Financial decline is less obvious than physical decline. However, studies indicate money-management skills are one of the first things to go for people with mild cognitive impairment. It’s important to remember that this is common as we age, and there’s no shame in reaching out for help or trying to assist a loved one.

financial decline and skills can be some of the first signs during cognitive aging

What to Do About Financial Decline 

There is no cure for Alzheimer’s, and we can’t always reverse cognitive impairment. But there are ways to stay sharp and protect your money as you age, even if you or a loved one are experiencing financial decline. 

Optimize Brain Function

Medications can help alleviate various physical ailments and even emotional issues. However, some, like Ativan which is used in patients with anxiety and depression, interfere with cognitive thinking. You might speak with a geriatrician or physician who adheres to aging-well healthcare standards, including finding medications that align and don’t interfere with a patient’s goals. It’s also important to ensure you’re getting enough exercise and sleep.

Protect Yourself or a Loved One

If you or a loved one is struggling with financial decline, you can put safeguards in place to help ensure your bills get paid and you stay protected from a scammer.

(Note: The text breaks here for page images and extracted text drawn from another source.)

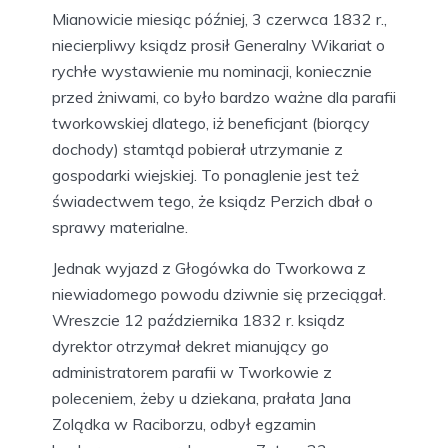
Mianowicie miesiąc później, 3 czerwca 1832 r.,
niecierpliwy ksiądz prosił Generalny Wikariat o
rychłe wystawienie mu nominacji, koniecznie
przed żniwami, co było bardzo ważne dla parafii
tworkowskiej dlatego, iż beneficjant (biorący
dochody) stamtąd pobierał utrzymanie z
gospodarki wiejskiej. To ponaglenie jest też
świadectwem tego, że ksiądz Perzich dbał o
sprawy materialne.
Jednak wyjazd z Głogówka do Tworkowa z
niewiadomego powodu dziwnie się przeciągał.
Wreszcie 12 października 1832 r. ksiądz
dyrektor otrzymał dekret mianujący go
administratorem parafii w Tworkowie z
poleceniem, żeby u dziekana, prałata Jana
Zolądka w Raciborzu, odbył egzamin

  • Make things simple. Experts encourage seniors to de-clutter their financial lives. For example, you can streamline your mutual funds by having just a few at a reputable institution. 

  • Use legal tools. Living wills and financial powers of attorney protect your finances and ensure responsibilities, such as the ability to make financial decisions on your behalf, are delegated to specific people you deem trustworthy. 

  • Stay educated on scam tactics. The IRS and government agencies will not ask you for personal information like your social security number. And if an investment opportunity sounds too good to be true, it probably is. Consider researching opportunities and running them by a family member before taking someone up on them.